The pilot line of GAMHE 5.0 Lab at CAR (CSIC-UPM) and some results are presented in a new publication entitled "Cloud-based Industrial Cyber-Physical System for Data-driven Reasoning. A Review and Use Case on an Industry 4.0 Pilot Line," published in IEEE Transactions on Industrial Informatics, one of the most important journals in the world of engineering.

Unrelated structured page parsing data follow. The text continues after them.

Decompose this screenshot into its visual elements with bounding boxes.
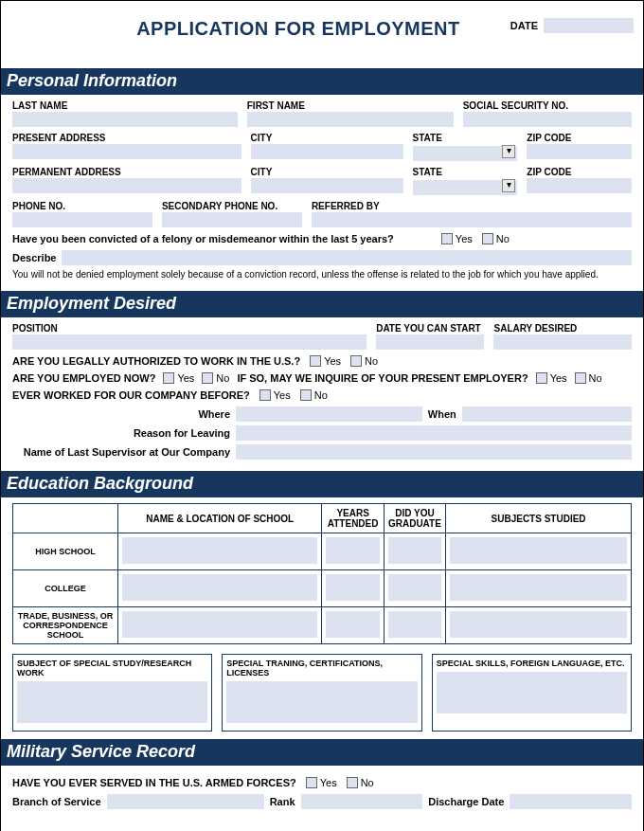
- college-years-input[interactable]: [326, 574, 379, 601]
- trade-years-input[interactable]: [326, 611, 379, 638]
- section-employment-header: Employment Desired: [1, 291, 643, 317]
- authorized-no-checkbox[interactable]: No: [350, 355, 378, 367]
- table-row: TRADE, BUSINESS, OR CORRESPONDENCE SCHOO…: [13, 607, 632, 644]
- permanent-zip-label: ZIP CODE: [527, 167, 632, 177]
- college-graduate-input[interactable]: [388, 574, 441, 601]
- college-name-input[interactable]: [122, 574, 317, 601]
- college-subjects-input[interactable]: [450, 574, 627, 601]
- education-table: NAME & LOCATION OF SCHOOL YEARS ATTENDED…: [12, 503, 632, 644]
- special-training-input[interactable]: [226, 681, 417, 723]
- reason-leaving-label: Reason for Leaving: [12, 427, 230, 439]
- describe-input[interactable]: [62, 250, 632, 265]
- employed-yes-checkbox[interactable]: Yes: [163, 372, 194, 384]
- authorized-yes-checkbox[interactable]: Yes: [310, 355, 341, 367]
- worked-before-question: EVER WORKED FOR OUR COMPANY BEFORE?: [12, 389, 250, 401]
- last-name-input[interactable]: [12, 112, 238, 127]
- present-city-input[interactable]: [251, 144, 403, 159]
- employed-no-checkbox[interactable]: No: [202, 372, 229, 384]
- page-title: APPLICATION FOR EMPLOYMENT: [10, 18, 510, 40]
- first-name-label: FIRST NAME: [247, 100, 454, 111]
- rank-input[interactable]: [301, 794, 423, 809]
- section-military-body: HAVE YOU EVER SERVED IN THE U.S. ARMED F…: [10, 766, 634, 821]
- permanent-state-label: STATE: [413, 167, 518, 177]
- special-skills-label: SPECIAL SKILLS, FOREIGN LANGUAGE, ETC.: [437, 659, 627, 668]
- position-input[interactable]: [12, 334, 367, 350]
- row-high-school: HIGH SCHOOL: [13, 533, 118, 570]
- special-training-label: SPECIAL TRANING, CERTIFICATIONS, LICENSE…: [226, 659, 417, 677]
- served-yes-checkbox[interactable]: Yes: [306, 777, 337, 788]
- trade-graduate-input[interactable]: [388, 611, 441, 638]
- felony-yes-checkbox[interactable]: Yes: [441, 233, 473, 244]
- section-education-body: NAME & LOCATION OF SCHOOL YEARS ATTENDED…: [10, 497, 634, 739]
- phone-label: PHONE NO.: [12, 201, 152, 211]
- discharge-label: Discharge Date: [428, 796, 504, 807]
- secondary-phone-label: SECONDARY PHONE NO.: [162, 201, 302, 211]
- application-form: APPLICATION FOR EMPLOYMENT DATE Personal…: [0, 0, 644, 831]
- permanent-zip-input[interactable]: [527, 178, 632, 193]
- present-zip-label: ZIP CODE: [527, 133, 632, 143]
- date-label: DATE: [510, 20, 538, 31]
- served-no-checkbox[interactable]: No: [347, 777, 374, 788]
- date-start-input[interactable]: [376, 334, 484, 350]
- inquire-yes-checkbox[interactable]: Yes: [536, 372, 567, 384]
- permanent-state-select[interactable]: [413, 180, 518, 195]
- position-label: POSITION: [12, 323, 367, 334]
- special-study-box: SUBJECT OF SPECIAL STUDY/RESEARCH WORK: [12, 654, 212, 732]
- trade-subjects-input[interactable]: [450, 611, 627, 638]
- inquire-no-checkbox[interactable]: No: [575, 372, 602, 384]
- worked-before-no-checkbox[interactable]: No: [300, 389, 328, 401]
- felony-no-checkbox[interactable]: No: [482, 233, 510, 244]
- present-address-input[interactable]: [12, 144, 242, 159]
- permanent-city-input[interactable]: [251, 178, 403, 193]
- authorized-question: ARE YOU LEGALLY AUTHORIZED TO WORK IN TH…: [12, 355, 300, 367]
- col-name-location: NAME & LOCATION OF SCHOOL: [118, 504, 322, 533]
- row-college: COLLEGE: [13, 570, 118, 607]
- branch-label: Branch of Service: [12, 796, 101, 807]
- when-label: When: [428, 408, 456, 420]
- table-row: HIGH SCHOOL: [13, 533, 632, 570]
- when-input[interactable]: [462, 406, 632, 422]
- ssn-input[interactable]: [463, 112, 632, 127]
- secondary-phone-input[interactable]: [162, 212, 302, 227]
- section-employment-body: POSITION DATE YOU CAN START SALARY DESIR…: [10, 317, 634, 471]
- conviction-disclaimer: You will not be denied employment solely…: [12, 269, 632, 280]
- hs-years-input[interactable]: [326, 537, 379, 564]
- salary-label: SALARY DESIRED: [493, 323, 632, 334]
- present-state-select[interactable]: [413, 146, 518, 161]
- date-input[interactable]: [544, 18, 634, 33]
- referred-by-label: REFERRED BY: [312, 201, 632, 211]
- discharge-input[interactable]: [510, 794, 632, 809]
- inquire-question: IF SO, MAY WE INQUIRE OF YOUR PRESENT EM…: [237, 372, 528, 384]
- special-skills-box: SPECIAL SKILLS, FOREIGN LANGUAGE, ETC.: [432, 654, 632, 732]
- salary-input[interactable]: [493, 334, 632, 350]
- permanent-address-input[interactable]: [12, 178, 242, 193]
- reason-leaving-input[interactable]: [236, 425, 632, 441]
- present-city-label: CITY: [251, 133, 403, 143]
- hs-graduate-input[interactable]: [388, 537, 441, 564]
- special-study-input[interactable]: [17, 681, 207, 723]
- table-row: COLLEGE: [13, 570, 632, 607]
- date-start-label: DATE YOU CAN START: [376, 323, 484, 334]
- hs-subjects-input[interactable]: [450, 537, 627, 564]
- first-name-input[interactable]: [247, 112, 454, 127]
- hs-name-input[interactable]: [122, 537, 317, 564]
- section-education-header: Education Background: [1, 471, 643, 497]
- last-supervisor-label: Name of Last Supervisor at Our Company: [12, 446, 230, 458]
- rank-label: Rank: [270, 796, 295, 807]
- employed-question: ARE YOU EMPLOYED NOW?: [12, 372, 155, 384]
- phone-input[interactable]: [12, 212, 152, 227]
- trade-name-input[interactable]: [122, 611, 317, 638]
- present-state-label: STATE: [413, 133, 518, 143]
- permanent-city-label: CITY: [251, 167, 403, 177]
- permanent-address-label: PERMANENT ADDRESS: [12, 167, 242, 177]
- worked-before-yes-checkbox[interactable]: Yes: [259, 389, 291, 401]
- row-trade-school: TRADE, BUSINESS, OR CORRESPONDENCE SCHOO…: [13, 607, 118, 644]
- branch-input[interactable]: [107, 794, 264, 809]
- referred-by-input[interactable]: [312, 212, 632, 227]
- special-skills-input[interactable]: [437, 672, 627, 714]
- where-input[interactable]: [236, 406, 422, 422]
- where-label: Where: [12, 408, 230, 420]
- section-military-header: Military Service Record: [1, 739, 643, 766]
- last-supervisor-input[interactable]: [236, 444, 632, 460]
- present-zip-input[interactable]: [527, 144, 632, 159]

Nowadays, reconfiguration and adaptation by means of optimal re-parametrization in industrial cyber-physical systems (ICPS) is one of the bottlenecks for the digital transformation of the manufacturing industry. This work proposes a cloud-to-edges-based ICPS equipped with machine learning techniques. The proposed reasoning module includes a learning procedure based on two reinforcement learning techniques, running in parallel, for updating both the data-conditioning and processing strategy and the prediction model. The presented solution distributes computational resources and analytic engines in multiple layers and independent modules increasing the smartness and the autonomy for monitoring and control the behavior at shop floor level. The suitability of the proposed solution, evaluated in a pilot line, is endorsed by fast time response (i.e., 0.01s at the edge level) and the appropriate setting of optimal operational parameters for guaranteeing the desired quality surface roughness during macro and micro milling operations.
FURTHER DETAILS ON: A. Villalonga, G. Beruvides, F. Castaño and R. E. Haber, "Cloud-Based Industrial Cyber–Physical System for Data-Driven Reasoning: A Review and Use Case on an Industry 4.0 Pilot Line," IEEE Transactions on Industrial Informatics, vol. 16, no. 9, pp. 5975-5984, Sept. 2020. doi: 10.1109/TII.2020.2971057.